Strictly speaking, discectomy means complete removal of the disc. However, only in anterior lumbar fusion surgery or disc replacement surgery is such a removal performed. In general, the term discectomy refers to the selective removal of part of a disc, usually that part that has protruded or herniated into the spinal canal and which is generating symptoms by compression of a nerve root.
In the cervical region this will result in arm pain (brachalgia).
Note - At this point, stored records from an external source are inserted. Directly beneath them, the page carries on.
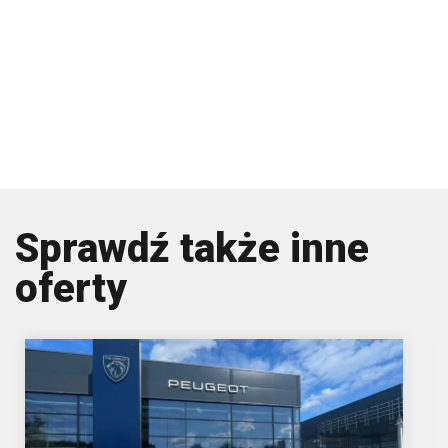
Sprawdź także inne
oferty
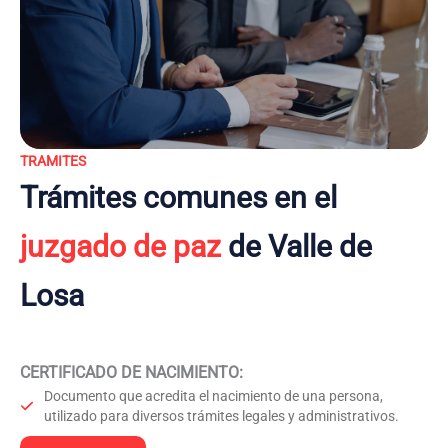
TRAMITES
Trámites comunes en el
juzgado de paz
de Valle de
Losa
CERTIFICADO DE NACIMIENTO
:
Documento que acredita el nacimiento de una persona,
utilizado para diversos trámites legales y administrativos.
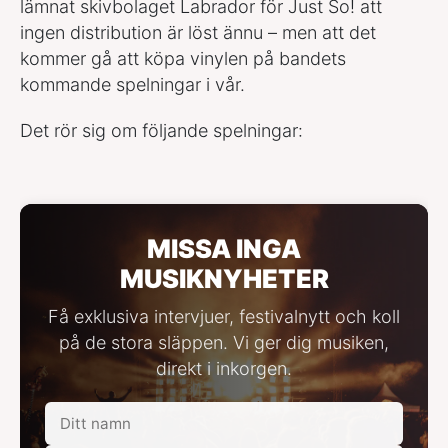
lämnat skivbolaget Labrador för Just So! att
ingen distribution är löst ännu – men att det
kommer gå att köpa vinylen på bandets
kommande spelningar i vår.
Det rör sig om följande spelningar:
MISSA INGA
MUSIKNYHETER
Få exklusiva intervjuer, festivalnytt och koll
på de stora släppen. Vi ger dig musiken,
direkt i inkorgen.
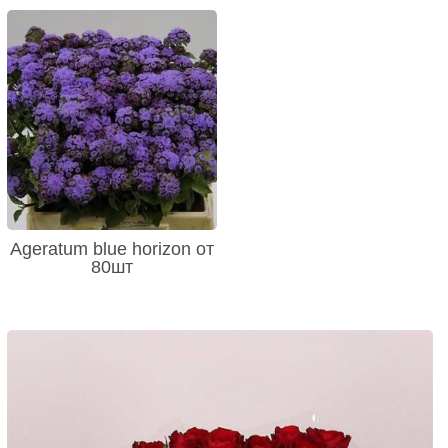
Ageratum blue horizon от
80шт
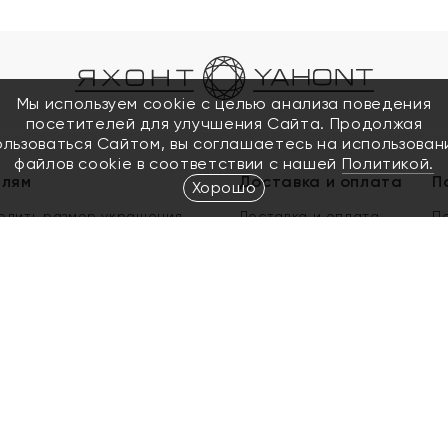
Мы используем cookie с целью анализа поведения
посетителей для улучшения Сайта. Продолжая
ользоваться Сайтом, вы соглашаетесь на использован
файлов cookie в соответствии с нашей
Политикой.
елям
Доставка и оплата
П
Хорошо
елить размер украшения
Доставка и оплата
П
п
обмен золота
ый подарочный сертификат
ользования Электронным
м сертификатом «Яхонт»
In the lumbar region, it will typically result in pain radiating into the buttock and down the leg (sciatica).
Modern imaging, such as CT and MRI, allow visualisation of structures within the spine, and confirmation of the presence and extent of a disc herniation.
If conservative management such as pain relief, activity modification, anti-inflammatory medication and physiotherapy fails to settle the symptoms, or there is significant neurological deficit or risk, then removal of the compressive disc material may be recommended.
At surgery, a small incision is made in the midline of the lower back, and the muscle elevated from the back of the spine at that point, to allow a small ‘window’ opening to be made into the spinal canal to allow visualisation of the compressed nerve.
Once identified, the offending herniated disc material is gently removed from around the nerve, as well as any other loose fragments that can be identified in the back of the disc.
Recovery from surgery is usually rapid – most patients can walk immediately, and discharge home in one to two days.
There is an incidence of recurrent disc protrusion of between five and ten percent over the patient’s lifetime. This is the same whether the disc protrusion is managed conservatively or surgically, and is associated with the underlying state of the disc.